Posted on 24 April 2009 by eestes@tusculum.edu

doggTheatre-at-Tusculum will welcome audiences into a world where language is not what it seems with often hilarious results during its upcoming performances of “Dogg’s Hamlet.”

The one-act play will be performed at 7 p.m. on Fridays and Saturdays, April 24-25 and May 1-2 in the Behan Arena Theatre in the lower level of the Annie Hogan Byrd Fine Arts Building on the Tusculum College campus. (The theatre can be reached using the side entrance on the parking lot side of the building.) Sunday matinee performances will be 2 p.m. on April 26 and May 3.

“Dogg’s Hamlet” has been called an experiment in theatrical language, an investigation of meaning and a comedy of confusion. In the play, characters speak a “foreign” language, which consists of English words but with meanings different than their dictionary definitions. This inconsistency leads to confusion on part of the play’s characters who try to communicate in their respective languages, giving the play much of its comedic flavor.

Playwright Tom Stoppard wrote “Dogg’s Hamlet,” in part, as a reaction to comments about the difficulty of understanding Shakespeare’s Elizabethan-era English and as an effort to give the audience a different perspective on appreciating the differences in language in Shakespeare’s work.

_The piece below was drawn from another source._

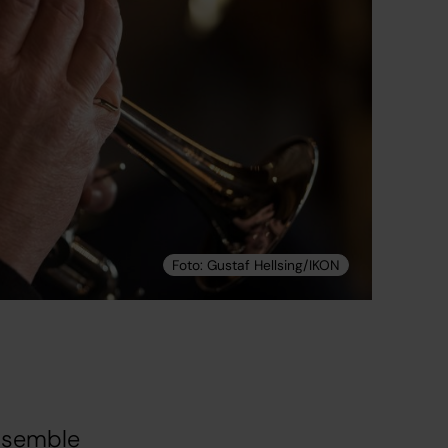
ensemble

The setting of the play is a school, where students are preparing to perform “Hamlet.” At one point, the students in the play practice their parts in Shakespeare’s tragedy. Their unemotional delivery reflects their struggles to understand a language that seems foreign to them, similar to the challenge for the audience to pick up the dialect used by the play’s character.

Onto the scene comes a truck driver who is delivering material for the play’s set. The delivery driver speaks English and the hilarity unfolds as he tries to ask the students help in unloading the materials. The performance of “Hamlet” that follows the eventual construction of the wall becomes a comedy as the actors condense the play into a 15-minute drama and then into a two-minute encore.

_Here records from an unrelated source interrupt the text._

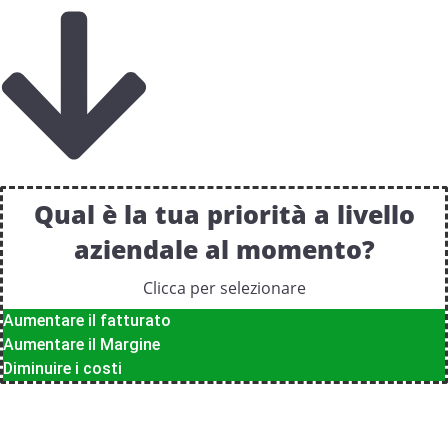
Qual è la tua priorità a livello
aziendale al momento?
Clicca per selezionare
Aumentare il fatturato
Aumentare il Margine
Diminuire i costi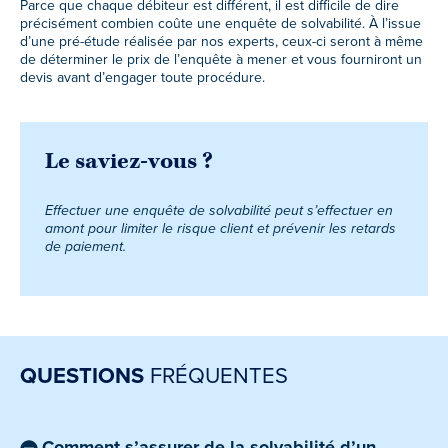
Parce que chaque débiteur est différent, il est difficile de dire
précisément combien coûte une enquête de solvabilité. À l’issue
d’une pré-étude réalisée par nos experts, ceux-ci seront à même
de déterminer le prix de l’enquête à mener et vous fourniront un
devis avant d’engager toute procédure.
Le saviez-vous ?
Effectuer une enquête de solvabilité peut s’effectuer en
amont pour limiter le risque client et prévenir les retards
de paiement.
QUESTIONS
FRÉQUENTES
Comment s’assurer de la solvabilité d’un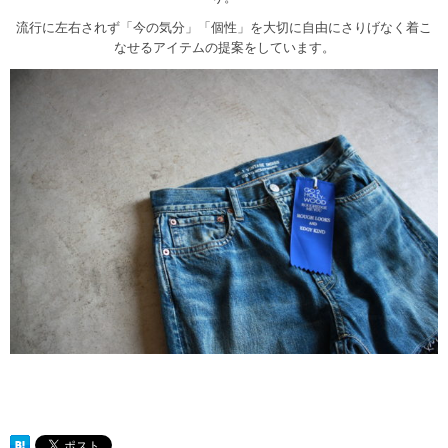
流行に左右されず「今の気分」「個性」を大切に自由にさりげなく着こ
なせるアイテムの提案をしています。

Tackling the task of learning a “foreign” language and performing two fast-moving versions of “Hamlet,” are a talented cast of respected local thespians and some newcomers to the local stage under the direction of Frank Mengel, technical director of Tusculum College Arts Outreach.

The leads include Jeremiah Bales, Jabari Bunch, Brianna Cox, and Andrew Ryan Lanford as the students; Brian Ricker as the truck driver; Seth Holt as the schoolmaster; Paige Mengel as the schoolmaster’s wife; and Heather Dalton as a lady who helps during a school awards ceremony. The cast has double duty as they often play more than one character in “Hamlet” such as Bales, Bunch, and Dalton who each play three different roles. The stage crew for the play is Tusculum students Nora Ramsey and Christina Burke.

Admission is $12 for adults, $10 for seniors 60 and over, and a special rate of $5 for all students. For more information, please contact Tusculum College Arts Outreach at 423-798-1620 or email jhollowell@tusculum.edu.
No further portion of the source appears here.